The 17-year-old senior has become a point-after specialist, no small feat when you consider playoff teams have avoided the chip shot from the 10-yard line at all costs.

Rosemont attempted only one extra point on its six touchdowns and that kick came with 38.7 seconds left in the game.

Sierra coach Jeff Harbison hasn’t shied away from LaQuaglia, an all-Valley Oak League selection in girls soccer last spring.

She is the first female athlete to play varsity football in school history, and this year she was joined by Hallie Trzcinski, a player on the freshman team.

“Playing with guys is different, but they took me in just like any other guy so that was nice,” said LaQuaglia, who began playing football as a sophomore. “I don’t like to have special attention.
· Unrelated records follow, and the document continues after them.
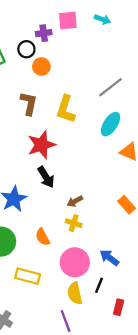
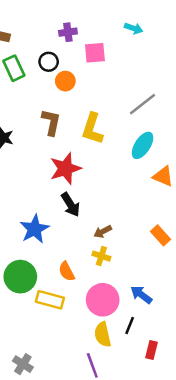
pink square: (68, 20) -> (95, 53), moved
purple cross: (44, 33) -> (68, 32), moved
yellow rectangle: (28, 276) -> (50, 300), moved

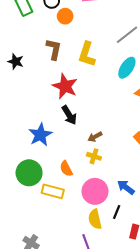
red star: (65, 169) -> (65, 86), turned -30

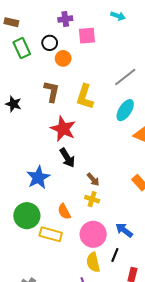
brown arrow: (95, 137) -> (93, 179), turned -104

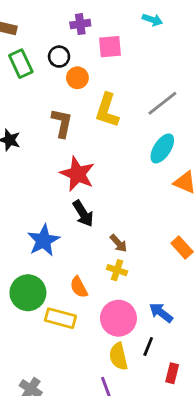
yellow L-shape: (85, 97) -> (107, 110), moved

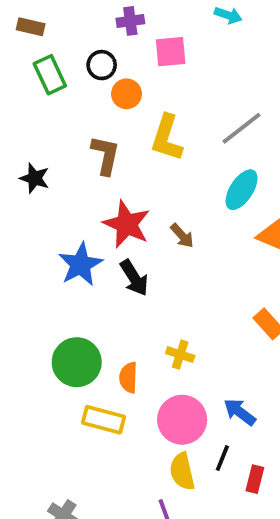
blue star: (43, 240) -> (81, 264), moved
brown arrow: (118, 243) -> (182, 236), moved
orange semicircle: (79, 287) -> (128, 378), turned 30
green circle: (28, 293) -> (77, 362), moved
red rectangle: (172, 373) -> (255, 479), moved

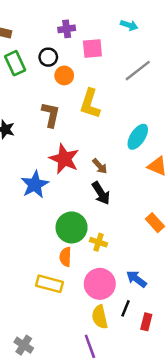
gray line: (242, 128) -> (138, 71), moved
black arrow: (134, 278) -> (101, 193), moved
green circle: (77, 362) -> (72, 227), moved

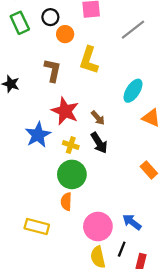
yellow cross: (99, 242) -> (71, 145), moved
yellow rectangle: (49, 284) -> (37, 227), moved

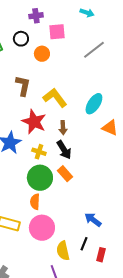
orange circle: (65, 34) -> (42, 54), moved
yellow L-shape: (89, 60) -> (55, 98), moved, turned 125
brown arrow: (98, 118) -> (63, 128), turned 40
orange rectangle: (149, 170) -> (65, 174), moved
pink circle: (98, 227) -> (42, 228), moved

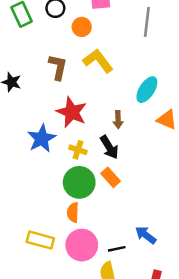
gray line: (94, 50) -> (147, 22), turned -45
yellow L-shape: (55, 98) -> (98, 61), moved
brown arrow: (63, 128) -> (118, 120), moved
black line: (84, 244) -> (117, 249), moved, turned 56

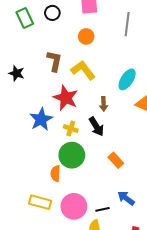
orange circle: (82, 27) -> (86, 36), moved
yellow L-shape: (98, 61) -> (83, 70), moved
orange rectangle: (111, 177) -> (116, 160), moved
orange semicircle: (73, 212) -> (55, 174), moved

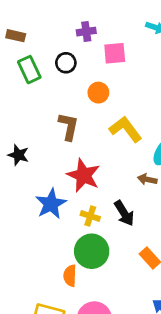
orange circle: (86, 36) -> (98, 93), moved
yellow L-shape: (83, 70) -> (126, 129), moved
black star: (17, 73) -> (18, 155), moved
brown arrow: (104, 104) -> (147, 179), moved, turned 104

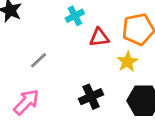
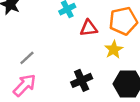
gray line: (39, 60) -> (27, 58), moved

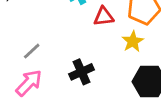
black cross: (82, 80) -> (82, 72), moved

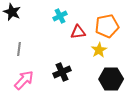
gray line: (32, 51) -> (19, 49), moved, turned -40

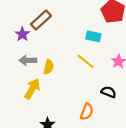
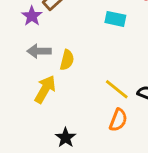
cyan rectangle: (93, 36) -> (115, 19), moved
yellow line: (86, 61) -> (117, 89), moved

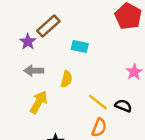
cyan rectangle: (115, 19) -> (80, 46), moved
yellow semicircle: (67, 60) -> (66, 79), moved

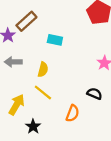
yellow arrow: (39, 102) -> (17, 105), moved
yellow line: (98, 102) -> (43, 93), moved

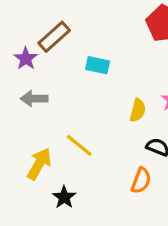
yellow semicircle: (43, 69) -> (138, 110), moved
orange semicircle: (73, 113) -> (141, 181), moved

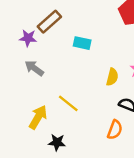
purple star: (26, 58) -> (28, 38), turned -30
gray arrow: (34, 99) -> (34, 68), turned 36
black star: (64, 197) -> (57, 142), turned -30

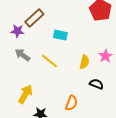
yellow line: (68, 103) -> (49, 61), moved
orange semicircle: (115, 130) -> (71, 103), moved

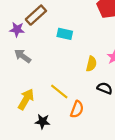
yellow line: (49, 61) -> (59, 92), moved

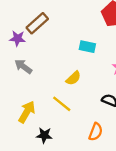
cyan rectangle: (65, 34) -> (87, 47), moved
yellow semicircle: (91, 64) -> (73, 78), moved, turned 32
orange semicircle: (77, 109) -> (96, 132), moved

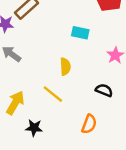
yellow semicircle: (73, 78) -> (65, 67), turned -49

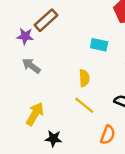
yellow line: (53, 94) -> (84, 105), moved

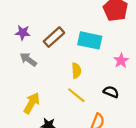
brown rectangle: (46, 20) -> (54, 37), moved
cyan rectangle: (99, 45) -> (90, 40), size x1.5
They think of me like one of the guys. I like that.”

Her foot has been her leg-up.

On Friday, amid a season-high 10 touchdowns, many of them highlight reel catches by Hunter Johnson or slippery runs by Mark Paule Jr., LaQuaglia’s footprint could be found all over the box score.
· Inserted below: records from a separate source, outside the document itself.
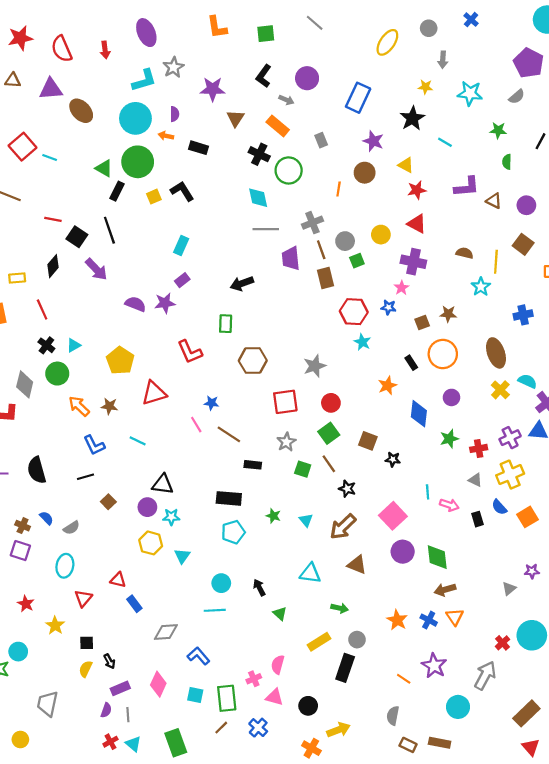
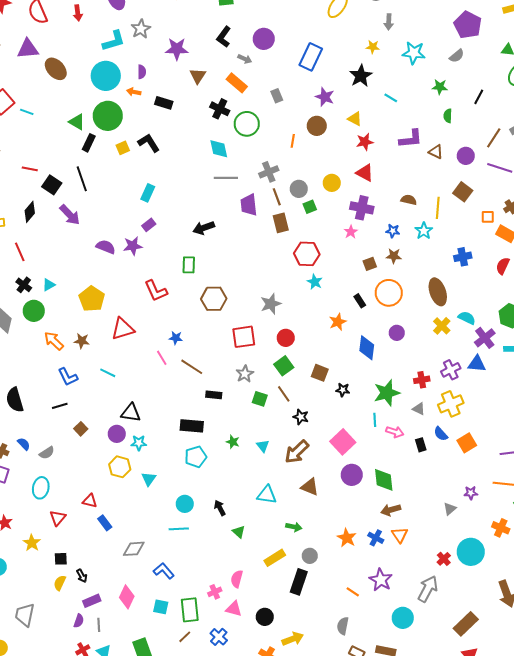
blue star: (388, 307) -> (393, 231), moved
green star: (449, 439) -> (387, 393), moved, size x1.5

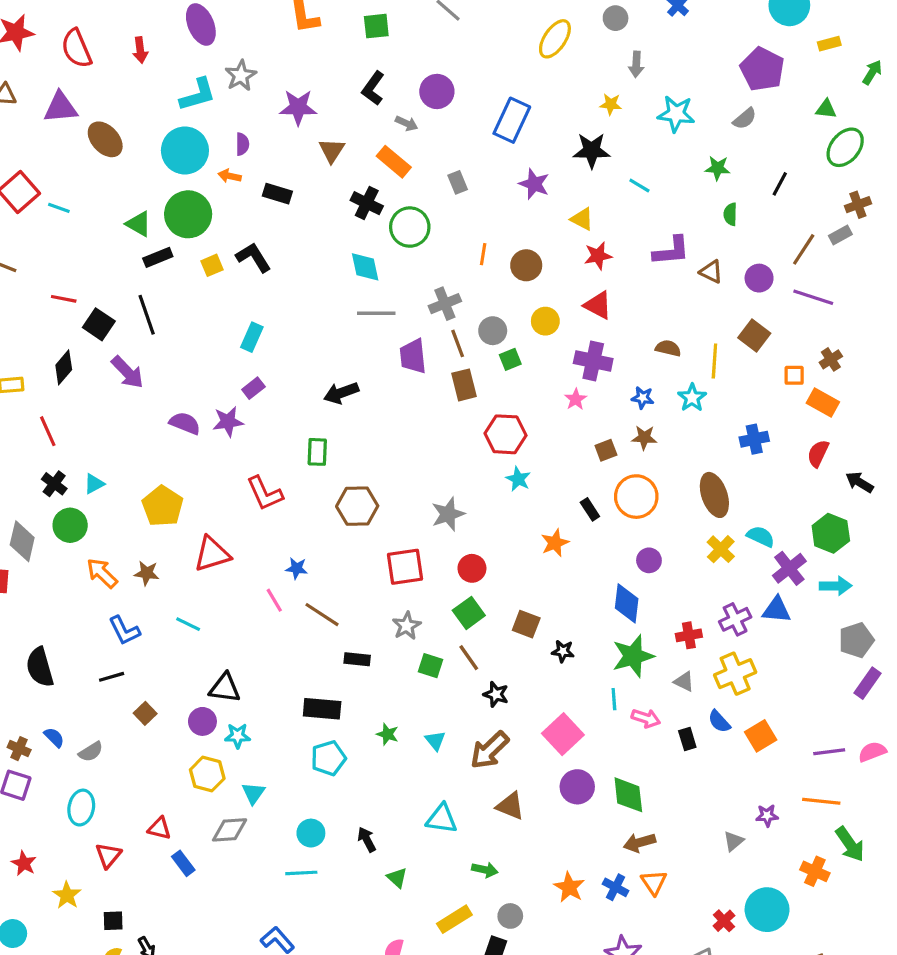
black star: (361, 76) -> (592, 150), turned 30
brown circle: (317, 126) -> (526, 265), moved
black rectangle: (89, 143) -> (158, 257), turned 42
blue diamond: (367, 348) -> (627, 603), moved
gray diamond: (134, 549) -> (230, 830), moved

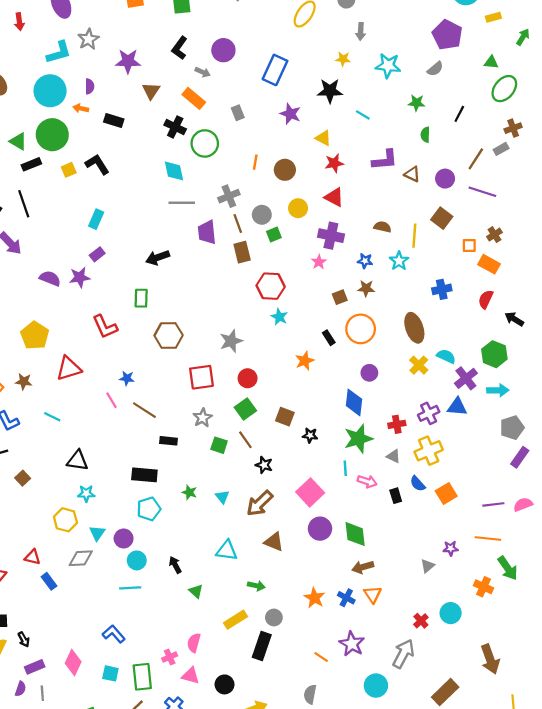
purple circle: (202, 721) -> (124, 538), moved
cyan circle: (767, 910) -> (451, 613), size x0.7

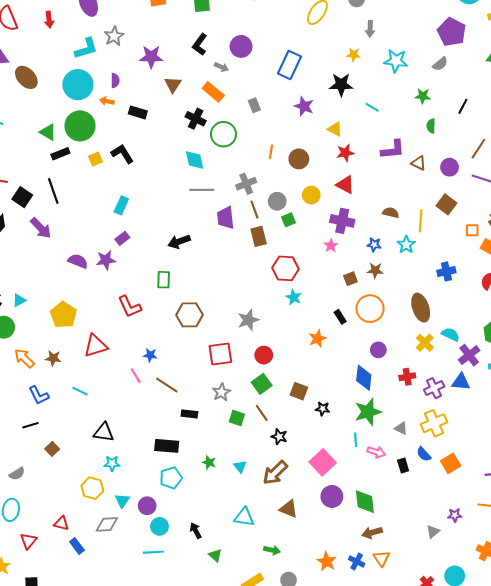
red cross: (397, 424) -> (407, 377), moved

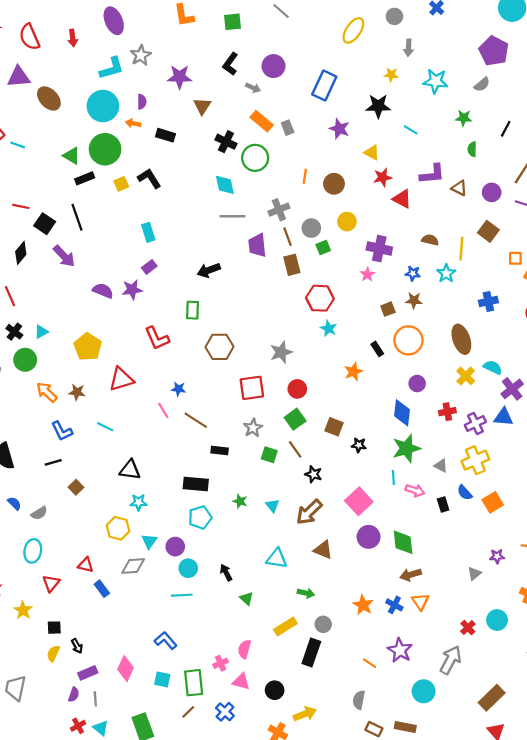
orange rectangle: (213, 92) -> (262, 121), moved
red triangle: (345, 185) -> (402, 199), moved
cyan rectangle: (121, 205) -> (148, 232), turned -42

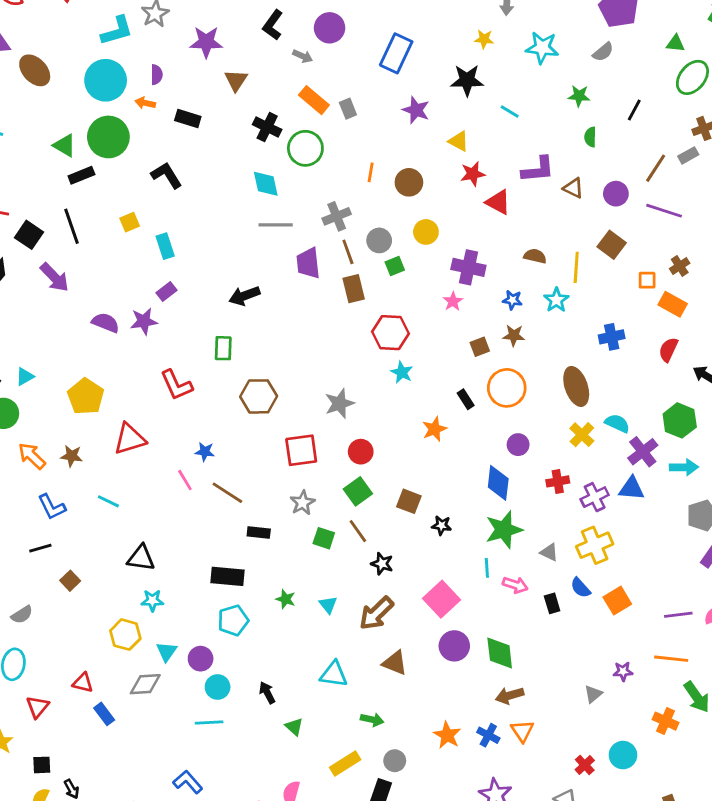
yellow square: (121, 184) -> (130, 222), moved

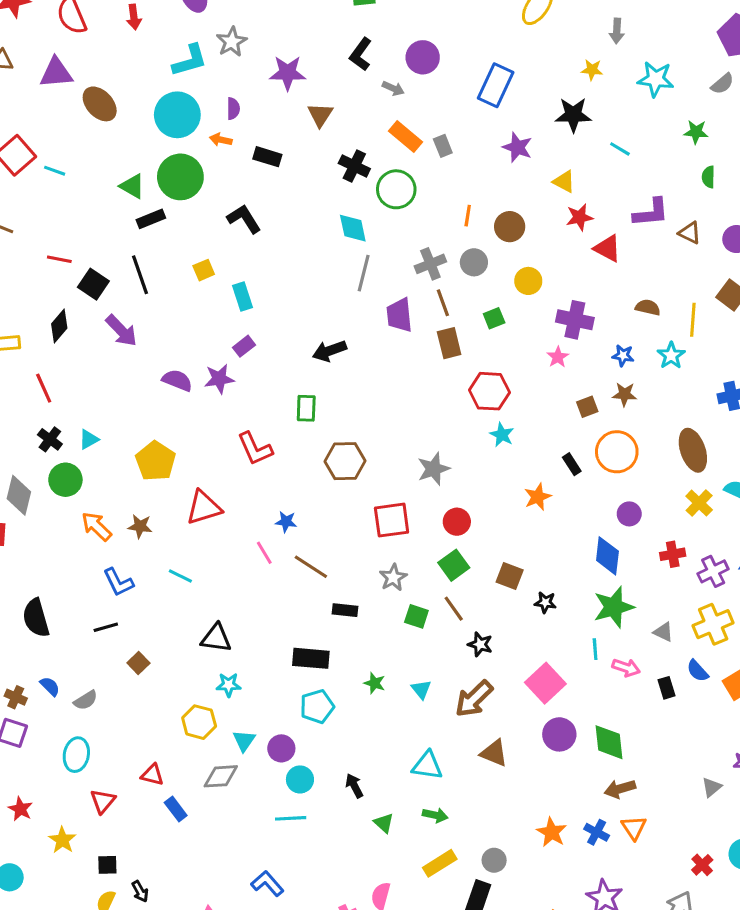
gray line: (276, 225) -> (364, 273), turned -76
gray circle: (379, 240) -> (474, 262), moved
green arrow: (372, 720) -> (435, 815), moved

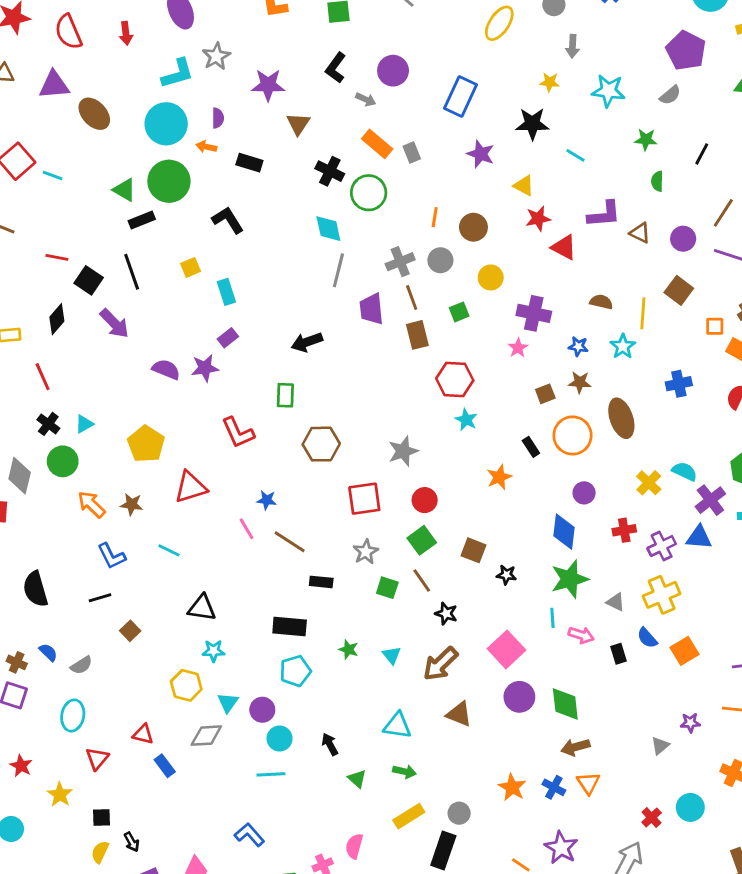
brown ellipse: (693, 450) -> (621, 418), moved

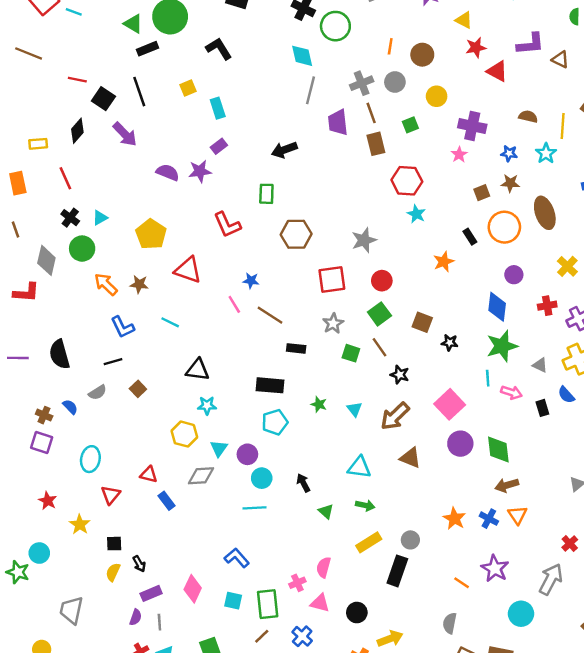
red triangle: (191, 487) -> (188, 270), turned 36
gray semicircle: (81, 665) -> (98, 392), moved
She has quietly and efficiently become one of the Timberwolves’ most consistent scorers.

The right-footed soccer star has converted 67 of 73 point-after attempts, an average of 6 points per game. To put that in clear football terms, her kicks are worth a touchdown on the final scoreboard.

“It starts with Joseph (Valenzuela) snapping to Devin (Nunez), and Devin throwing to Hunter or handing off to Mark. It’s because of them that I get to kick,” she said. “I’m thankful for them for giving me the chance to contribute those points.

“If they didn’t score, I wouldn’t be able to play. It’s all a team effort. I really like that about this team.”

In her eyes, she shares the field with 49 big brothers. And that feeling of family has manifested itself on the field a number of times this season.

During a Week 2 victory at Chavez, LaQuaglia was tackled by a Titan player during a kickoff. Her teammates rallied to her side, picking her up off the turf.

“Oh, we’ll get him,” they told her.

“That made me feel like they cared for me and would protect me,” she added, “that they’d tackle him 10 times harder than he tackled me.”

At one point this season, LaQuaglia, whose range is about 30 yards, was tied for the state lead in point-after conversions, according to MaxPreps. Entering last week’s game, she was tied for 11th in the state with two others.

Closer to home, LaQuaglia was fourth in the Sac-Joaquin Section, trailing only Folsom’s Troy Calderara, Vista del Lago’s Matt Krieg and Central Catholic’s Bryce Wade.

Manteca’s Marcus Montano, like LaQuaglia a soccer star turned football specialist, is ninth in the section with 45 conversions on 48 attempts.

Her role on the football field is dramatically different than her role on the pitch.

LaQuaglia was named to the all-VOL second team last spring as a defender with the girls soccer program. She finished the season with one goal and two assists, while being tasked to mark the opposing team’s best attackers.

She wasn’t looked upon to score, but to keep points off the board. Anything, she says, to help the team, whichever one it may be.

“I chose to kick for the football team because it’s the sport that they had in the fall that was close enough to soccer with kicking,” she said. “I thought I’d be decent at it.”